Verbatim copy without images: repeat the records in full.

§ Information
----

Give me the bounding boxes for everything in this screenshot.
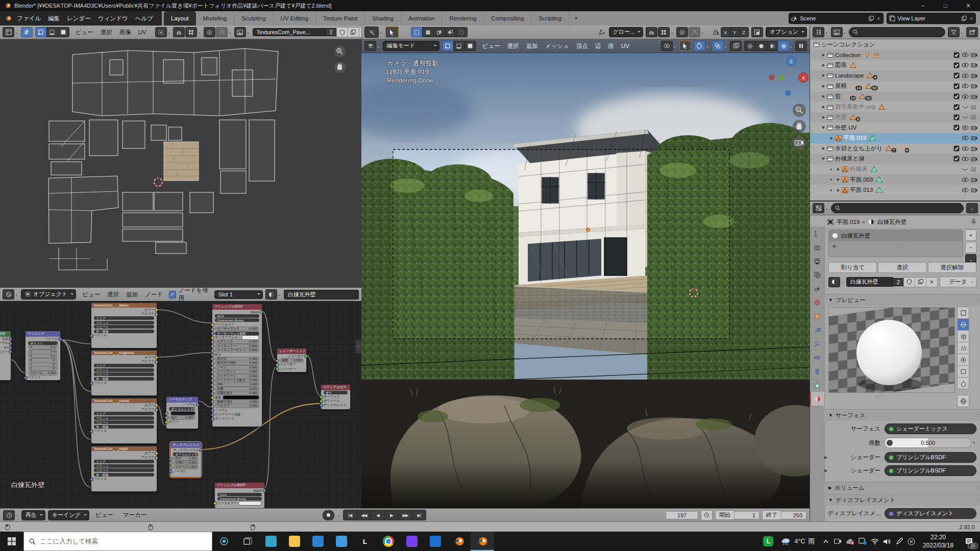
snap-increment-icon[interactable] <box>751 27 763 37</box>
exclude-checkbox[interactable] <box>953 83 960 89</box>
unlink-material-icon[interactable]: ✕ <box>926 277 938 287</box>
input-socket[interactable] <box>211 366 214 369</box>
disable-render-toggle[interactable] <box>971 187 977 193</box>
node-tex-roughness[interactable]: TexturesCom_..._roughnessカラーアルファリニアフラットリ… <box>91 350 157 396</box>
uv-sync-select-toggle[interactable] <box>21 27 33 37</box>
outliner-row-landscape[interactable]: Landscape4 <box>810 70 980 81</box>
material-preview-cloth-button[interactable] <box>957 365 969 378</box>
output-socket[interactable] <box>196 403 200 407</box>
node-tex-height[interactable]: TexturesCom_..._heightカラーアルファリニアフラットリピート… <box>91 446 157 492</box>
input-socket[interactable] <box>276 359 279 363</box>
falloff-curve-icon[interactable] <box>689 27 700 37</box>
viewport-menu-2[interactable]: 追加 <box>523 42 542 51</box>
node-header[interactable]: プリンシプルBSDF <box>215 483 264 488</box>
mode-dropdown[interactable]: 編集モード <box>383 41 439 51</box>
input-socket[interactable] <box>211 379 214 382</box>
new-image-copy-icon[interactable] <box>348 27 359 37</box>
input-socket[interactable] <box>320 404 323 407</box>
output-socket[interactable] <box>155 404 158 407</box>
hide-eye-toggle[interactable] <box>962 156 969 162</box>
workspace-tab-scripting[interactable]: Scripting <box>531 11 569 26</box>
vertex-select-button[interactable] <box>442 41 454 51</box>
expand-icon[interactable] <box>836 167 840 171</box>
outliner-row-gaikou[interactable]: 外構床と塀 <box>810 154 980 164</box>
taskbar-app-blender-2[interactable] <box>471 532 494 551</box>
uv-proportional-dropdown[interactable]: ⌄ <box>204 27 232 37</box>
properties-data-tab[interactable] <box>810 378 824 392</box>
delete-icon[interactable]: ✕ <box>969 16 973 21</box>
node-value-field[interactable]: シーンチント0.500 <box>215 369 259 374</box>
shading-rendered-button[interactable] <box>778 41 790 51</box>
fake-user-shield-icon[interactable] <box>336 27 348 37</box>
node-header[interactable]: TexturesCom_..._height <box>91 446 157 451</box>
uv-menu-0[interactable]: ビュー <box>72 28 97 37</box>
select-box-mode[interactable] <box>411 27 423 37</box>
node-dropdown[interactable]: フラット <box>94 416 154 420</box>
editor-type-button[interactable]: ⌄ <box>3 510 19 520</box>
node-dropdown[interactable]: フラット <box>94 321 154 324</box>
mirror-axis-x[interactable]: X <box>721 27 730 37</box>
input-socket[interactable] <box>165 420 168 424</box>
node-header[interactable]: TexturesCom_..._normal <box>91 398 157 403</box>
input-socket[interactable] <box>211 387 214 391</box>
expand-icon[interactable] <box>821 53 825 57</box>
input-socket[interactable] <box>169 457 173 461</box>
start-button[interactable] <box>0 532 23 551</box>
node-dropdown[interactable]: 単一画像 <box>94 377 154 381</box>
editor-type-button[interactable]: ⌄ <box>3 289 18 299</box>
material-browse-dropdown[interactable]: ⌄ <box>265 289 281 299</box>
shading-material-button[interactable] <box>767 41 778 51</box>
breadcrumb-object[interactable]: 平面.019 <box>837 218 860 226</box>
surface-section-header[interactable]: ▼サーフェス :::: <box>824 409 980 421</box>
disable-render-toggle[interactable] <box>971 73 977 79</box>
input-socket[interactable] <box>90 478 93 481</box>
viewport-zoom-button[interactable] <box>793 104 806 117</box>
properties-material-tab[interactable] <box>810 392 824 406</box>
workspace-tab-shading[interactable]: Shading <box>365 11 401 26</box>
node-principled-1[interactable]: プリンシプルBSDFBSDFGGXChristensen-Burleyベースカラ… <box>212 304 262 427</box>
slot-dropdown[interactable]: Slot 1 <box>214 290 263 299</box>
jump-to-start-button[interactable]: |◀ <box>343 510 357 520</box>
node-dropdown[interactable]: オブジェクト空間 <box>173 453 199 456</box>
shader-menu-1[interactable]: 選択 <box>104 290 122 299</box>
material-slot-row[interactable]: 白煉瓦外壁 <box>829 230 963 241</box>
shader-type-dropdown[interactable]: オブジェクト <box>21 289 77 299</box>
node-value-field[interactable]: スペキュラーチント0.000 <box>215 348 259 353</box>
tweak-tool-button[interactable] <box>385 27 399 38</box>
play-button[interactable]: ▶ <box>384 510 399 520</box>
topbar-menu-4[interactable]: ヘルプ <box>132 14 157 23</box>
node-header[interactable]: テクスチャ座標 <box>0 331 11 337</box>
disable-render-toggle[interactable] <box>971 104 977 110</box>
volume-icon[interactable] <box>881 532 893 551</box>
taskbar-app-explorer[interactable] <box>283 532 306 551</box>
shader-field-1[interactable]: プリンシプルBSDF <box>885 452 976 463</box>
node-principled-2[interactable]: プリンシプルBSDFBSDFGGXChristensen-Burleyベースカラ… <box>214 482 265 508</box>
exclude-checkbox[interactable] <box>953 156 960 162</box>
volume-section-header[interactable]: ▶ボリューム :::: <box>824 482 980 493</box>
breadcrumb-material[interactable]: 白煉瓦外壁 <box>877 218 907 226</box>
input-socket[interactable] <box>90 334 93 338</box>
input-socket[interactable] <box>320 399 323 403</box>
factor-slider[interactable]: 0.500 <box>885 438 971 448</box>
copy-icon[interactable] <box>962 16 967 21</box>
properties-view-layer-tab[interactable] <box>810 268 824 282</box>
input-socket[interactable] <box>211 323 214 327</box>
disable-render-toggle[interactable] <box>971 94 977 99</box>
expand-icon[interactable] <box>821 63 825 67</box>
properties-modifier-tab[interactable] <box>810 323 824 337</box>
expand-icon[interactable] <box>821 105 825 109</box>
prev-keyframe-button[interactable]: ◀◀ <box>357 510 371 520</box>
node-header[interactable]: ディスプレイスメ... <box>170 442 201 448</box>
outliner-row-gaiheki-uv[interactable]: 外壁.UV <box>810 122 980 133</box>
select-mode-2[interactable] <box>422 27 434 37</box>
node-tex-normal[interactable]: TexturesCom_..._normalカラーアルファリニアフラットリピート… <box>91 398 157 444</box>
expand-icon[interactable] <box>821 146 825 151</box>
outliner-row-heimen-019[interactable]: 平面.019 <box>810 133 980 143</box>
task-view-button[interactable] <box>236 532 259 551</box>
onedrive-error-icon[interactable] <box>844 532 856 551</box>
expand-icon[interactable] <box>821 157 825 161</box>
output-socket[interactable] <box>262 489 266 492</box>
taskbar-app-edge[interactable] <box>259 532 283 551</box>
workspace-tab-uv-editing[interactable]: UV Editing <box>274 11 316 26</box>
select-mode-4[interactable] <box>445 27 456 37</box>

----

§ Solution to the problem
Give me the bounding boxes for everything in this screenshot.
snap-increment-icon[interactable] <box>751 27 763 37</box>
exclude-checkbox[interactable] <box>953 83 960 89</box>
unlink-material-icon[interactable]: ✕ <box>926 277 938 287</box>
input-socket[interactable] <box>211 366 214 369</box>
disable-render-toggle[interactable] <box>971 187 977 193</box>
node-tex-roughness[interactable]: TexturesCom_..._roughnessカラーアルファリニアフラットリ… <box>91 350 157 396</box>
uv-sync-select-toggle[interactable] <box>21 27 33 37</box>
outliner-row-landscape[interactable]: Landscape4 <box>810 70 980 81</box>
material-preview-cloth-button[interactable] <box>957 365 969 378</box>
output-socket[interactable] <box>196 403 200 407</box>
node-tex-height[interactable]: TexturesCom_..._heightカラーアルファリニアフラットリピート… <box>91 446 157 492</box>
input-socket[interactable] <box>276 359 279 363</box>
falloff-curve-icon[interactable] <box>689 27 700 37</box>
viewport-menu-2[interactable]: 追加 <box>523 42 542 51</box>
node-header[interactable]: プリンシプルBSDF <box>215 483 264 488</box>
mode-dropdown[interactable]: 編集モード <box>383 41 439 51</box>
input-socket[interactable] <box>211 379 214 382</box>
new-image-copy-icon[interactable] <box>348 27 359 37</box>
input-socket[interactable] <box>320 404 323 407</box>
output-socket[interactable] <box>155 404 158 407</box>
hide-eye-toggle[interactable] <box>962 156 969 162</box>
workspace-tab-scripting[interactable]: Scripting <box>531 11 569 26</box>
vertex-select-button[interactable] <box>442 41 454 51</box>
expand-icon[interactable] <box>836 167 840 171</box>
outliner-row-gaikou[interactable]: 外構床と塀 <box>810 154 980 164</box>
taskbar-app-blender-2[interactable] <box>471 532 494 551</box>
uv-proportional-dropdown[interactable]: ⌄ <box>204 27 232 37</box>
properties-data-tab[interactable] <box>810 378 824 392</box>
delete-icon[interactable]: ✕ <box>969 16 973 21</box>
node-value-field[interactable]: シーンチント0.500 <box>215 369 259 374</box>
shading-rendered-button[interactable] <box>778 41 790 51</box>
fake-user-shield-icon[interactable] <box>336 27 348 37</box>
node-header[interactable]: TexturesCom_..._height <box>91 446 157 451</box>
uv-menu-0[interactable]: ビュー <box>72 28 97 37</box>
select-box-mode[interactable] <box>411 27 423 37</box>
node-dropdown[interactable]: フラット <box>94 416 154 420</box>
editor-type-button[interactable]: ⌄ <box>3 510 19 520</box>
node-dropdown[interactable]: フラット <box>94 321 154 324</box>
mirror-axis-x[interactable]: X <box>721 27 730 37</box>
input-socket[interactable] <box>165 420 168 424</box>
node-header[interactable]: TexturesCom_..._normal <box>91 398 157 403</box>
input-socket[interactable] <box>211 387 214 391</box>
expand-icon[interactable] <box>821 53 825 57</box>
input-socket[interactable] <box>169 457 173 461</box>
start-button[interactable] <box>0 532 23 551</box>
node-dropdown[interactable]: 単一画像 <box>94 377 154 381</box>
editor-type-button[interactable]: ⌄ <box>3 289 18 299</box>
material-browse-dropdown[interactable]: ⌄ <box>265 289 281 299</box>
shading-material-button[interactable] <box>767 41 778 51</box>
breadcrumb-object[interactable]: 平面.019 <box>837 218 860 226</box>
surface-section-header[interactable]: ▼サーフェス :::: <box>824 409 980 421</box>
disable-render-toggle[interactable] <box>971 73 977 79</box>
input-socket[interactable] <box>90 478 93 481</box>
viewport-zoom-button[interactable] <box>793 104 806 117</box>
properties-material-tab[interactable] <box>810 392 824 406</box>
workspace-tab-shading[interactable]: Shading <box>365 11 401 26</box>
node-principled-1[interactable]: プリンシプルBSDFBSDFGGXChristensen-Burleyベースカラ… <box>212 304 262 427</box>
slot-dropdown[interactable]: Slot 1 <box>214 290 263 299</box>
jump-to-start-button[interactable]: |◀ <box>343 510 357 520</box>
node-dropdown[interactable]: オブジェクト空間 <box>173 453 199 456</box>
shader-menu-1[interactable]: 選択 <box>104 290 122 299</box>
material-slot-row[interactable]: 白煉瓦外壁 <box>829 230 963 241</box>
shader-type-dropdown[interactable]: オブジェクト <box>21 289 77 299</box>
node-value-field[interactable]: スペキュラーチント0.000 <box>215 348 259 353</box>
tweak-tool-button[interactable] <box>385 27 399 38</box>
play-button[interactable]: ▶ <box>384 510 399 520</box>
topbar-menu-4[interactable]: ヘルプ <box>132 14 157 23</box>
node-header[interactable]: テクスチャ座標 <box>0 331 11 337</box>
disable-render-toggle[interactable] <box>971 104 977 110</box>
volume-icon[interactable] <box>881 532 893 551</box>
taskbar-app-explorer[interactable] <box>283 532 306 551</box>
shader-field-1[interactable]: プリンシプルBSDF <box>885 452 976 463</box>
node-principled-2[interactable]: プリンシプルBSDFBSDFGGXChristensen-Burleyベースカラ… <box>214 482 265 508</box>
exclude-checkbox[interactable] <box>953 156 960 162</box>
volume-section-header[interactable]: ▶ボリューム :::: <box>824 482 980 493</box>
breadcrumb-material[interactable]: 白煉瓦外壁 <box>877 218 907 226</box>
input-socket[interactable] <box>90 334 93 338</box>
input-socket[interactable] <box>320 399 323 403</box>
factor-slider[interactable]: 0.500 <box>885 438 971 448</box>
copy-icon[interactable] <box>962 16 967 21</box>
properties-view-layer-tab[interactable] <box>810 268 824 282</box>
input-socket[interactable] <box>211 323 214 327</box>
disable-render-toggle[interactable] <box>971 94 977 99</box>
expand-icon[interactable] <box>821 63 825 67</box>
properties-modifier-tab[interactable] <box>810 323 824 337</box>
expand-icon[interactable] <box>821 105 825 109</box>
prev-keyframe-button[interactable]: ◀◀ <box>357 510 371 520</box>
node-header[interactable]: ディスプレイスメ... <box>170 442 201 448</box>
outliner-row-gaiheki-uv[interactable]: 外壁.UV <box>810 122 980 133</box>
select-mode-2[interactable] <box>422 27 434 37</box>
node-tex-normal[interactable]: TexturesCom_..._normalカラーアルファリニアフラットリピート… <box>91 398 157 444</box>
expand-icon[interactable] <box>821 146 825 151</box>
outliner-row-heimen-019[interactable]: 平面.019 <box>810 133 980 143</box>
task-view-button[interactable] <box>236 532 259 551</box>
onedrive-error-icon[interactable] <box>844 532 856 551</box>
expand-icon[interactable] <box>821 157 825 161</box>
output-socket[interactable] <box>262 489 266 492</box>
taskbar-app-edge[interactable] <box>259 532 283 551</box>
workspace-tab-uv-editing[interactable]: UV Editing <box>274 11 316 26</box>
select-mode-4[interactable] <box>445 27 456 37</box>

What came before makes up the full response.